こんなふうに、学生時代は思い通りにいかないことが多かったですね。だからこそ、今はやりたいことをできる喜びやありがたさを感じています。

子どものころから驚かせるのが大好き

──さらにさかのぼってお聞きします。子どものころから、もともと理系の科目が得意だったり、興味があったのでしょうか? 何か原体験になっていることなどはありますか?

進路として決めたのは、学校のコースが文理で分かれる高校一年生のタイミングでしたが、子どものころから自然科学が好きだったように思います。

原点になっているのは、小学生のときに望遠鏡を買ってもらったこと。それから夜になると夢中になって星を見ていました。あるとき、本を読んでもどうしてもわからないことが出てきて、地元の、天文台を保有しているアマチュアの天文家さんのところに聞きに行ったことがあります。すると、親切にいろいろと教えてくれたんです。このときの感動が、「熱意があれば伝わる」という原体験となって、異分野の先生に教えを乞うときにも活かされたと感じています。

 

──まだ小学生だったのに、疑問に思ったことを詳しい人にわざわざ聞きにいこうと考えたなんてすごいです。そのころから、探究心やチャレンジ精神が旺盛だったのかもしれませんね! ちなみに、小学生のころはどんな子どもだったのですか?

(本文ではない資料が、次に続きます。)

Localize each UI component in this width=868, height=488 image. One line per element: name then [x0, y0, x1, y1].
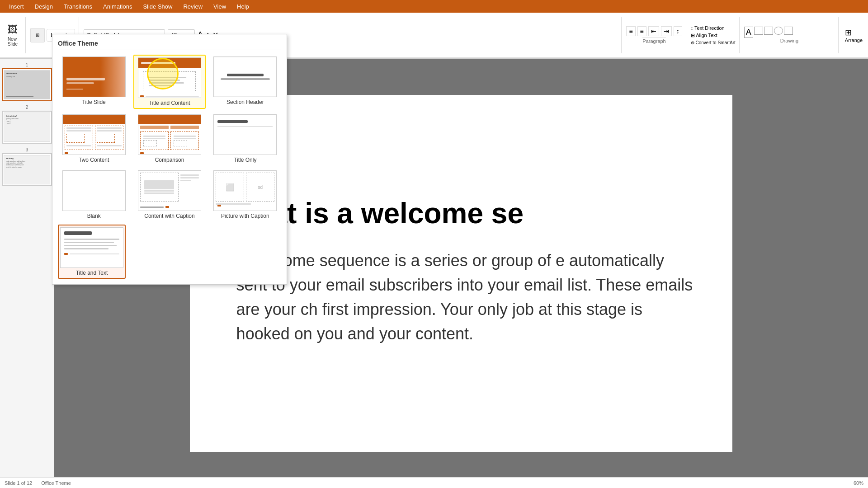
thumb-title-only: [214, 115, 276, 155]
extra-layouts: Title and Text: [58, 225, 281, 279]
thumb-sh-bar1: [227, 74, 264, 76]
layout-thumb-content-caption: [138, 170, 201, 211]
thumb-pc-body: ⬜ sd: [214, 171, 276, 203]
layout-item-comparison[interactable]: Comparison: [133, 113, 205, 165]
text-box-tool[interactable]: A: [744, 27, 753, 38]
thumb-tc-footer: [138, 95, 201, 98]
thumb-section-header: [214, 57, 276, 97]
thumb-tc-content: [143, 71, 196, 91]
comp-img1: [143, 140, 157, 146]
layout-item-content-caption[interactable]: Content with Caption: [133, 169, 205, 221]
text-direction-button[interactable]: ↕ Text Direction: [691, 25, 736, 31]
status-bar: Slide 1 of 12 Office Theme 60%: [0, 477, 868, 488]
layout-label-title-slide: Title Slide: [82, 99, 106, 105]
align-text-button[interactable]: ⊞ Align Text: [691, 33, 736, 38]
thumb-comp-col1: [140, 126, 169, 150]
layout-icon: ⊞: [30, 28, 45, 42]
menu-view[interactable]: View: [209, 2, 231, 11]
thumb-cc-left: [140, 173, 179, 202]
layout-item-title-content[interactable]: Title and Content: [133, 55, 205, 109]
thumb-title-slide: [63, 57, 125, 97]
new-slide-button[interactable]: 🖼 NewSlide: [4, 22, 22, 48]
line-spacing-button[interactable]: ↕: [674, 26, 682, 36]
thumb-comp-header: [138, 115, 201, 124]
line-tool[interactable]: [754, 27, 763, 35]
cc-l2: [144, 192, 174, 194]
tw-line4: [97, 127, 122, 129]
tw-img1: [66, 134, 85, 143]
thumb-tt-lines: [64, 239, 119, 249]
tt-l3: [64, 245, 117, 246]
convert-smartart-button[interactable]: ⊛ Convert to SmartArt: [691, 40, 736, 45]
menu-slideshow[interactable]: Slide Show: [138, 2, 177, 11]
layout-item-section-header[interactable]: Section Header: [209, 55, 281, 109]
layout-item-two-content[interactable]: Two Content: [58, 113, 130, 165]
new-slide-label: NewSlide: [8, 37, 18, 47]
thumb-tc-lines: [149, 77, 190, 86]
thumb-tc-line1: [149, 77, 186, 78]
layout-item-picture-caption[interactable]: ⬜ sd Picture with Caption: [209, 169, 281, 221]
cl4: [174, 138, 196, 139]
slide-thumb-1[interactable]: Presentation something.com: [2, 68, 52, 101]
comp-box1: [140, 131, 169, 150]
tt-footer-bar: [70, 253, 119, 254]
cl2: [143, 138, 165, 139]
tt-footer-icon: [64, 253, 68, 255]
drawing-group: A Drawing: [744, 17, 839, 53]
slide-number-1: 1: [2, 62, 52, 67]
thumb-pc-box1: ⬜: [216, 173, 244, 202]
thumb-pc-bottom: [214, 203, 276, 211]
slide-number-2: 2: [2, 105, 52, 110]
thumb-comparison: [138, 115, 201, 155]
increase-indent-button[interactable]: ⇥: [661, 26, 672, 36]
layout-thumb-title-only: [213, 114, 277, 155]
slide-thumb-2[interactable]: doing today? growing sales funnel • item…: [2, 111, 52, 144]
slide-panel: 1 Presentation something.com 2 doing tod…: [0, 59, 54, 488]
twoc-footer: [63, 152, 125, 155]
oval-tool[interactable]: [774, 27, 783, 35]
layout-panel-title: Office Theme: [58, 40, 281, 50]
layout-label-title-text: Title and Text: [76, 270, 108, 276]
menu-design[interactable]: Design: [30, 2, 57, 11]
arrange-button[interactable]: ⊞ Arrange: [843, 26, 864, 45]
layout-label-blank: Blank: [87, 213, 101, 219]
menu-transitions[interactable]: Transitions: [59, 2, 97, 11]
paragraph-group: ≡ ≡ ⇤ ⇥ ↕ Paragraph: [626, 17, 686, 53]
menu-insert[interactable]: Insert: [5, 2, 28, 11]
layout-label-title-only: Title Only: [234, 157, 256, 163]
paragraph-label: Paragraph: [642, 37, 665, 44]
slide-thumb-3[interactable]: be doing email subscribers and turn them…: [2, 153, 52, 186]
bullets-button[interactable]: ≡: [626, 26, 635, 36]
to-divider: [217, 126, 273, 127]
menu-review[interactable]: Review: [179, 2, 207, 11]
tt-l4: [64, 248, 108, 249]
layout-item-title-text[interactable]: Title and Text: [58, 225, 126, 279]
zoom-level: 60%: [854, 480, 863, 486]
thumb-two-content: [63, 115, 125, 155]
slide-count: Slide 1 of 12: [5, 480, 32, 486]
cl1: [143, 136, 165, 137]
new-slide-group: 🖼 NewSlide: [4, 17, 26, 53]
menu-animations[interactable]: Animations: [99, 2, 137, 11]
pc-footer-icon: [217, 205, 221, 206]
rect-tool[interactable]: [764, 27, 773, 35]
decrease-indent-button[interactable]: ⇤: [648, 26, 659, 36]
thumb-tc-body: [138, 68, 201, 95]
numbering-button[interactable]: ≡: [637, 26, 646, 36]
thumb-comp-col2: [170, 126, 199, 150]
thumb-sh-bar2: [221, 78, 270, 80]
layout-thumb-comparison: [138, 114, 201, 155]
layout-item-blank[interactable]: Blank: [58, 169, 130, 221]
comp-footer: [138, 152, 201, 155]
shape-tool[interactable]: [784, 27, 793, 35]
layout-item-title-slide[interactable]: Title Slide: [58, 55, 130, 109]
layout-item-title-only[interactable]: Title Only: [209, 113, 281, 165]
slide-number-3: 3: [2, 147, 52, 152]
menu-help[interactable]: Help: [232, 2, 254, 11]
layout-label-section-header: Section Header: [226, 99, 264, 105]
thumb-comp-body: [138, 124, 201, 152]
tt-l2: [64, 242, 114, 243]
bullet-text: A welcome sequence is a series or group …: [236, 249, 696, 346]
theme-name: Office Theme: [41, 480, 71, 486]
slide-title: What is a welcome se: [226, 196, 696, 231]
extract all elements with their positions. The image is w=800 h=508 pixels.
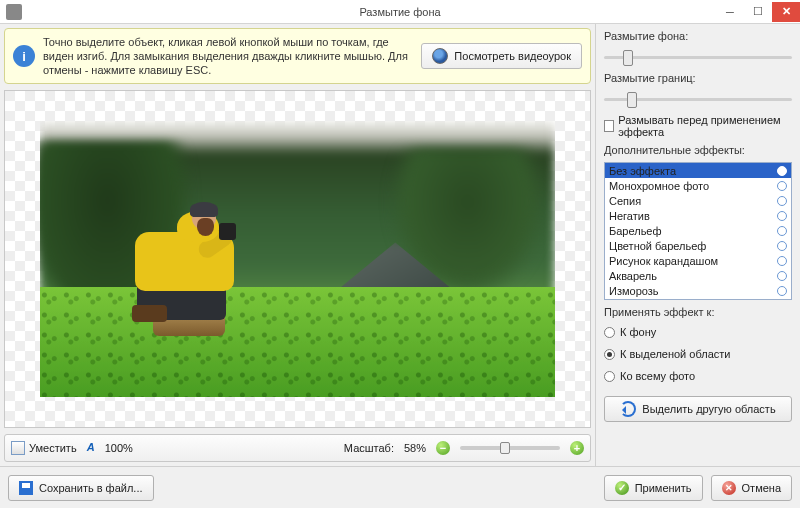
effect-item[interactable]: Цветной барельеф xyxy=(605,238,791,253)
canvas-area[interactable] xyxy=(4,90,591,428)
bottom-toolbar: Уместить A 100% Масштаб: 58% − + xyxy=(4,434,591,462)
watch-video-button[interactable]: Посмотреть видеоурок xyxy=(421,43,582,69)
checkbox-icon xyxy=(604,120,614,132)
zoom-out-button[interactable]: − xyxy=(436,441,450,455)
effect-item[interactable]: Рисунок карандашом xyxy=(605,253,791,268)
check-icon xyxy=(615,481,629,495)
effects-label: Дополнительные эффекты: xyxy=(604,144,792,156)
refresh-icon xyxy=(620,401,636,417)
hint-text: Точно выделите объект, кликая левой кноп… xyxy=(43,35,413,77)
blur-bg-slider[interactable] xyxy=(604,48,792,66)
blur-edge-label: Размытие границ: xyxy=(604,72,792,84)
hint-bar: i Точно выделите объект, кликая левой кн… xyxy=(4,28,591,84)
footer: Сохранить в файл... Применить Отмена xyxy=(0,466,800,508)
minimize-button[interactable]: ─ xyxy=(716,2,744,22)
apply-label: Применить xyxy=(635,482,692,494)
apply-to-bg-radio[interactable]: К фону xyxy=(604,324,792,340)
effects-listbox[interactable]: Без эффекта Монохромное фото Сепия Негат… xyxy=(604,162,792,300)
scale-value: 58% xyxy=(404,442,426,454)
cancel-label: Отмена xyxy=(742,482,781,494)
effect-item[interactable]: Изморозь xyxy=(605,283,791,298)
reselect-button[interactable]: Выделить другую область xyxy=(604,396,792,422)
effect-item[interactable]: Сепия xyxy=(605,193,791,208)
save-button[interactable]: Сохранить в файл... xyxy=(8,475,154,501)
info-icon: i xyxy=(13,45,35,67)
effect-item[interactable]: Негатив xyxy=(605,208,791,223)
window-title: Размытие фона xyxy=(359,6,440,18)
zoom-in-button[interactable]: + xyxy=(570,441,584,455)
effect-item[interactable]: Акварель xyxy=(605,268,791,283)
watch-video-label: Посмотреть видеоурок xyxy=(454,50,571,62)
effect-item[interactable]: Без эффекта xyxy=(605,163,791,178)
apply-to-label: Применять эффект к: xyxy=(604,306,792,318)
a-icon: A xyxy=(87,441,101,455)
apply-to-selection-radio[interactable]: К выделеной области xyxy=(604,346,792,362)
fit-button[interactable]: Уместить xyxy=(11,441,77,455)
save-label: Сохранить в файл... xyxy=(39,482,143,494)
zoom-slider[interactable] xyxy=(460,446,560,450)
effect-item[interactable]: Барельеф xyxy=(605,223,791,238)
reselect-label: Выделить другую область xyxy=(642,403,775,415)
side-panel: Размытие фона: Размытие границ: Размыват… xyxy=(595,24,800,466)
zoom-100-button[interactable]: A 100% xyxy=(87,441,133,455)
blur-edge-slider[interactable] xyxy=(604,90,792,108)
effect-item[interactable]: Монохромное фото xyxy=(605,178,791,193)
pre-blur-label: Размывать перед применением эффекта xyxy=(618,114,792,138)
scale-label: Масштаб: xyxy=(344,442,394,454)
zoom-100-label: 100% xyxy=(105,442,133,454)
cancel-button[interactable]: Отмена xyxy=(711,475,792,501)
fit-icon xyxy=(11,441,25,455)
photo-preview xyxy=(40,121,555,397)
blur-bg-label: Размытие фона: xyxy=(604,30,792,42)
pre-blur-checkbox[interactable]: Размывать перед применением эффекта xyxy=(604,114,792,138)
app-icon xyxy=(6,4,22,20)
titlebar: Размытие фона ─ ☐ ✕ xyxy=(0,0,800,24)
fit-label: Уместить xyxy=(29,442,77,454)
camera-icon xyxy=(432,48,448,64)
apply-button[interactable]: Применить xyxy=(604,475,703,501)
maximize-button[interactable]: ☐ xyxy=(744,2,772,22)
close-button[interactable]: ✕ xyxy=(772,2,800,22)
apply-to-all-radio[interactable]: Ко всему фото xyxy=(604,368,792,384)
save-icon xyxy=(19,481,33,495)
cancel-icon xyxy=(722,481,736,495)
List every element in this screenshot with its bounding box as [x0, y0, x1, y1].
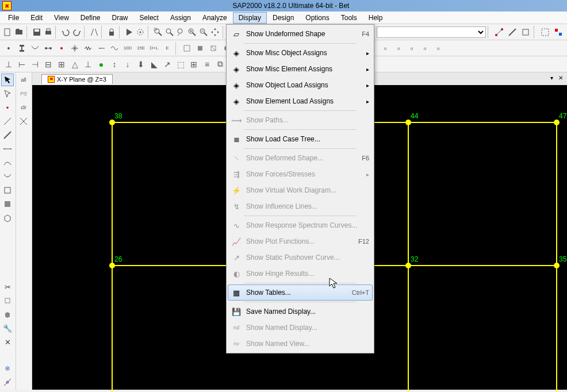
- load-15e-button[interactable]: 15E: [135, 42, 147, 55]
- assign-restraint-button[interactable]: [194, 42, 206, 55]
- menu-draw[interactable]: Draw: [106, 12, 134, 24]
- menu-options[interactable]: Options: [300, 12, 335, 24]
- menu-view[interactable]: View: [48, 12, 75, 24]
- menu-item-show-misc-object-assigns[interactable]: ◈Show Misc Object Assigns▸: [228, 45, 373, 61]
- show-button[interactable]: [552, 26, 565, 39]
- pointer-tool[interactable]: [1, 74, 14, 86]
- tab-xy-plane[interactable]: ✖ X-Y Plane @ Z=3: [41, 74, 113, 84]
- menu-item-show-undeformed-shape[interactable]: ▱Show Undeformed ShapeF4: [228, 26, 373, 42]
- grid-button[interactable]: ⊞: [187, 58, 200, 71]
- redo-button[interactable]: [71, 26, 82, 39]
- area-tool[interactable]: [1, 184, 14, 197]
- menu-display[interactable]: Display: [233, 12, 267, 24]
- menu-item-show-load-case-tree[interactable]: ≣Show Load Case Tree...: [228, 131, 373, 147]
- move-point-button[interactable]: [68, 42, 81, 55]
- misc-14-button[interactable]: ▫: [419, 42, 431, 55]
- menu-design[interactable]: Design: [267, 12, 300, 24]
- menu-assign[interactable]: Assign: [164, 12, 197, 24]
- frame-element[interactable]: [112, 266, 113, 392]
- menu-tools[interactable]: Tools: [335, 12, 363, 24]
- show-all-button[interactable]: all: [17, 74, 30, 86]
- fixed-button[interactable]: ⊥: [82, 58, 94, 71]
- shells-toggle-button[interactable]: [519, 26, 532, 39]
- lock-button[interactable]: [106, 26, 117, 39]
- wave-load-button[interactable]: [108, 42, 121, 55]
- menu-define[interactable]: Define: [75, 12, 106, 24]
- menu-item-show-misc-element-assigns[interactable]: ◈Show Misc Element Assigns▸: [228, 61, 373, 77]
- zoom-window-button[interactable]: [152, 26, 163, 39]
- cable-button[interactable]: [29, 42, 41, 55]
- reshape-tool[interactable]: [1, 87, 14, 100]
- misc-13-button[interactable]: ▫: [405, 42, 418, 55]
- snap-mid-button[interactable]: ⊢: [16, 58, 28, 71]
- load-10d-button[interactable]: 10D: [121, 42, 134, 55]
- joint-node[interactable]: [554, 120, 560, 125]
- extrude-tool[interactable]: [1, 294, 14, 307]
- new-button[interactable]: [2, 26, 13, 39]
- joint-node[interactable]: [405, 263, 411, 268]
- frame-tool[interactable]: [1, 129, 14, 141]
- cable-tool[interactable]: [1, 170, 14, 183]
- global-z-button[interactable]: ↕: [108, 58, 121, 71]
- misc-12-button[interactable]: ▫: [392, 42, 405, 55]
- uniform-load-button[interactable]: ⬇: [135, 58, 147, 71]
- frame-section-button[interactable]: [16, 42, 28, 55]
- zoom-out-button[interactable]: [198, 26, 209, 39]
- joint-node[interactable]: [109, 263, 115, 268]
- layer-button[interactable]: ≡: [201, 58, 213, 71]
- copy-button[interactable]: ⧉: [214, 58, 227, 71]
- clear-button[interactable]: clr: [17, 101, 30, 114]
- tendon-button[interactable]: [42, 42, 55, 55]
- frame-element[interactable]: [556, 266, 557, 392]
- scissors-tool[interactable]: ✂: [1, 280, 14, 293]
- zoom-full-button[interactable]: [164, 26, 175, 39]
- dot-tool[interactable]: •: [1, 101, 14, 114]
- frame-element[interactable]: [408, 265, 557, 266]
- misc-15-button[interactable]: ▫: [432, 42, 445, 55]
- frame-element[interactable]: [556, 122, 557, 266]
- menu-item-show-tables[interactable]: ▦Show Tables...Ctrl+T: [228, 285, 373, 301]
- release-button[interactable]: [95, 42, 108, 55]
- temp-button[interactable]: ⬚: [174, 58, 187, 71]
- load-dl-button[interactable]: D+L: [148, 42, 160, 55]
- menu-item-show-object-load-assigns[interactable]: ◈Show Object Load Assigns▸: [228, 77, 373, 93]
- line-tool[interactable]: [1, 115, 14, 128]
- pan-button[interactable]: [210, 26, 221, 39]
- poly-area-tool[interactable]: [1, 212, 14, 224]
- menu-help[interactable]: Help: [363, 12, 389, 24]
- menu-analyze[interactable]: Analyze: [197, 12, 233, 24]
- frames-toggle-button[interactable]: [506, 26, 519, 39]
- tab-dropdown-button[interactable]: ▾: [547, 74, 555, 82]
- snap-grid-tool[interactable]: [1, 376, 14, 389]
- case-selector[interactable]: [377, 26, 486, 38]
- edge-button[interactable]: ⊞: [55, 58, 68, 71]
- snap-end-button[interactable]: ⊥: [2, 58, 15, 71]
- quick-area-tool[interactable]: [1, 198, 14, 210]
- snap-toggle-tool[interactable]: [1, 362, 14, 375]
- print-button[interactable]: [43, 26, 53, 39]
- select-all-button[interactable]: [539, 26, 551, 39]
- misc-11-button[interactable]: ▫: [379, 42, 392, 55]
- load-e-button[interactable]: E: [161, 42, 174, 55]
- area-button[interactable]: [55, 42, 68, 55]
- quick-frame-tool[interactable]: [1, 143, 14, 155]
- curved-frame-tool[interactable]: [1, 156, 14, 169]
- intersect-tool[interactable]: [17, 115, 30, 128]
- menu-select[interactable]: Select: [134, 12, 164, 24]
- frame-element[interactable]: [408, 122, 409, 266]
- run-button[interactable]: [124, 26, 135, 39]
- menu-edit[interactable]: Edit: [25, 12, 48, 24]
- prev-select-button[interactable]: PS: [17, 87, 30, 100]
- snap-point-button[interactable]: •: [2, 42, 15, 55]
- joint-node[interactable]: [109, 120, 115, 125]
- rigid-button[interactable]: ⊟: [42, 58, 55, 71]
- menu-item-save-named-display[interactable]: 💾Save Named Display...: [228, 303, 373, 320]
- undo-button[interactable]: [60, 26, 71, 39]
- point-load-button[interactable]: ↓: [121, 58, 134, 71]
- spring-button[interactable]: [82, 42, 94, 55]
- frame-element[interactable]: [112, 122, 113, 266]
- assign-load-button[interactable]: [207, 42, 220, 55]
- joint-node[interactable]: [405, 120, 411, 125]
- section-cut-button[interactable]: [181, 42, 193, 55]
- joint-node[interactable]: [554, 263, 560, 268]
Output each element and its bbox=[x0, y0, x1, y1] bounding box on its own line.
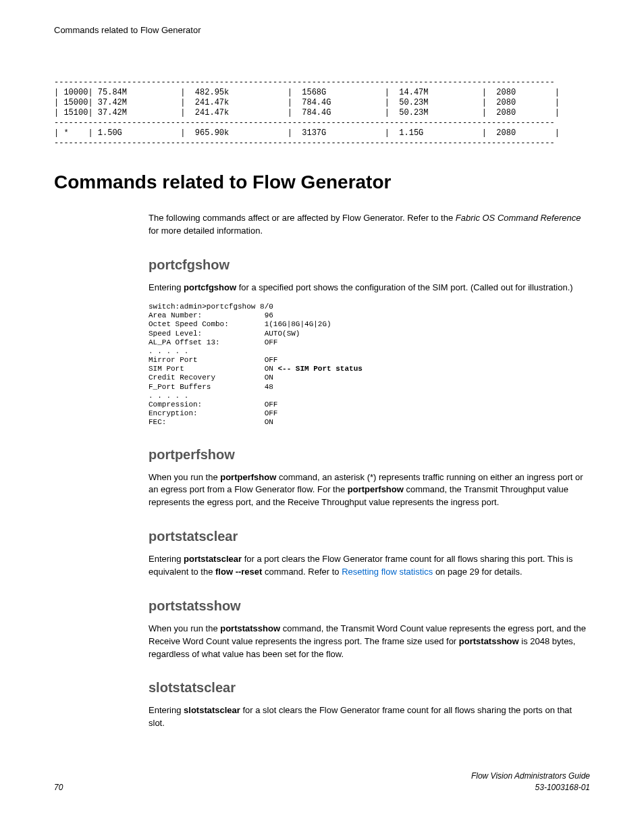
cmd: slotstatsclear bbox=[184, 705, 240, 715]
heading-portstatsclear: portstatsclear bbox=[149, 527, 590, 546]
cmd: portperfshow bbox=[348, 484, 404, 494]
intro-doc-ref: Fabric OS Command Reference bbox=[456, 213, 581, 223]
link-resetting-flow-statistics[interactable]: Resetting flow statistics bbox=[342, 567, 433, 577]
text: for a specified port shows the configura… bbox=[236, 282, 573, 292]
text: When you run the bbox=[149, 623, 220, 633]
code-pre: switch:admin>portcfgshow 8/0 Area Number… bbox=[149, 303, 331, 373]
cmd: portperfshow bbox=[220, 472, 276, 482]
portperfshow-desc: When you run the portperfshow command, a… bbox=[149, 471, 590, 510]
footer-title: Flow Vision Administrators Guide bbox=[471, 771, 590, 782]
portcfgshow-desc: Entering portcfgshow for a specified por… bbox=[149, 282, 590, 294]
stats-table: ----------------------------------------… bbox=[54, 78, 590, 149]
footer-docnum: 53-1003168-01 bbox=[471, 782, 590, 793]
cmd: portstatsclear bbox=[184, 554, 242, 564]
text: Entering bbox=[149, 282, 184, 292]
text: Entering bbox=[149, 705, 184, 715]
portcfgshow-output: switch:admin>portcfgshow 8/0 Area Number… bbox=[149, 303, 590, 427]
text: on page 29 for details. bbox=[433, 567, 522, 577]
page-number: 70 bbox=[54, 782, 63, 793]
slotstatsclear-desc: Entering slotstatsclear for a slot clear… bbox=[149, 704, 590, 730]
cmd: portcfgshow bbox=[184, 282, 236, 292]
text: command. Refer to bbox=[262, 567, 342, 577]
code-post: Credit Recovery ON F_Port Buffers 48 . .… bbox=[149, 373, 277, 426]
text: When you run the bbox=[149, 472, 220, 482]
heading-slotstatsclear: slotstatsclear bbox=[149, 678, 590, 698]
cmd: portstatsshow bbox=[459, 636, 519, 646]
intro-post: for more detailed information. bbox=[149, 226, 263, 236]
heading-portcfgshow: portcfgshow bbox=[149, 255, 590, 275]
heading-portstatsshow: portstatsshow bbox=[149, 596, 590, 616]
section-title: Commands related to Flow Generator bbox=[54, 169, 590, 197]
intro-paragraph: The following commands affect or are aff… bbox=[149, 212, 590, 238]
intro-pre: The following commands affect or are aff… bbox=[149, 213, 456, 223]
cmd: portstatsshow bbox=[220, 623, 280, 633]
running-header: Commands related to Flow Generator bbox=[54, 24, 590, 37]
code-callout: <-- SIM Port status bbox=[277, 365, 362, 373]
heading-portperfshow: portperfshow bbox=[149, 445, 590, 465]
text: Entering bbox=[149, 554, 184, 564]
portstatsclear-desc: Entering portstatsclear for a port clear… bbox=[149, 553, 590, 579]
page-footer: 70 Flow Vision Administrators Guide 53-1… bbox=[54, 771, 590, 794]
cmd: flow --reset bbox=[215, 567, 262, 577]
portstatsshow-desc: When you run the portstatsshow command, … bbox=[149, 623, 590, 661]
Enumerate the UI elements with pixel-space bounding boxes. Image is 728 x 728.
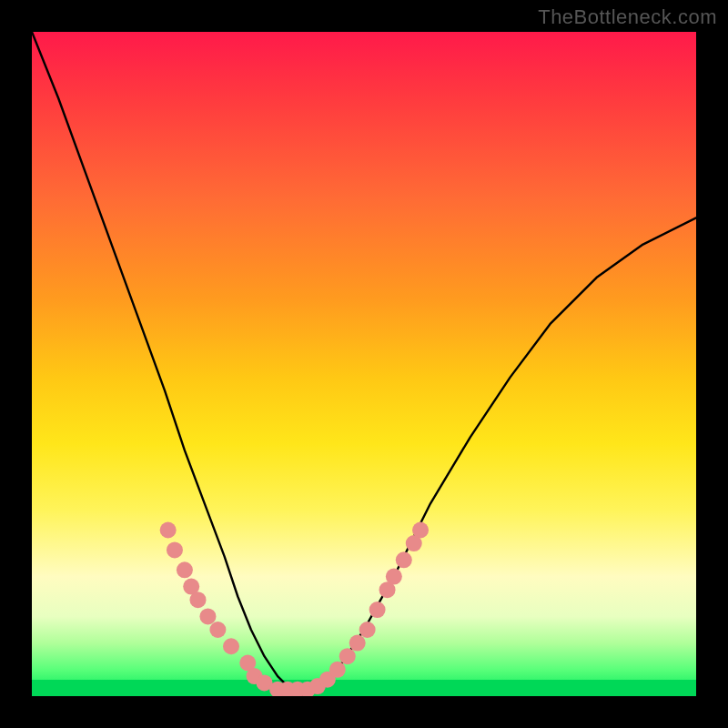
highlight-dot [190,592,207,608]
highlight-dot [167,541,183,558]
highlight-dot [223,638,239,654]
highlight-dot [359,622,376,638]
highlight-dot [339,648,356,664]
highlight-dot [396,551,412,568]
highlight-dot [369,602,386,618]
highlight-dot [412,522,429,539]
highlight-dots [160,522,429,697]
attribution-label: TheBottleneck.com [538,5,717,29]
highlight-dot [199,608,216,624]
highlight-dot [329,662,346,678]
highlight-dot [160,522,177,539]
bottleneck-curve [32,32,696,696]
chart-frame: TheBottleneck.com [0,0,728,728]
highlight-dot [349,635,366,652]
highlight-dot [209,622,226,638]
highlight-dot [177,561,193,578]
plot-area [32,32,696,696]
curve-layer [32,32,696,696]
highlight-dot [386,569,402,585]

星のほかにもうひとつ、手品が好きで……。あ、今思えば「驚かせたい」というのはこのころから持っていることかもしれません。手品で人を驚かせるのがすごく楽しくて、学校の友達の前で披露したりしていました。手品は不思議でびっくりするけれど、必ずタネが存在するという理論的な面もあります。理論と驚きがリンクするという部分では、研究にも似ているところがあるかもしれませんね。

 

――遠い宇宙の星たちと、手品という手元の世界を行ったり来たりしていたのも、細胞を俯瞰して大発見につながった先ほどのお話に通じる気がしますね。

本川流! モチベーションの保ち方・伝える力の伸ばし方

──本川さんの場合、ポジティブな考え方やエネルギッシュなお人柄が、すごい発見をモノにしてこられたポイントになっているように思います。ぜひ、学生や若手社会人のみなさんに向けたアドバイスもいただけたらうれしいです。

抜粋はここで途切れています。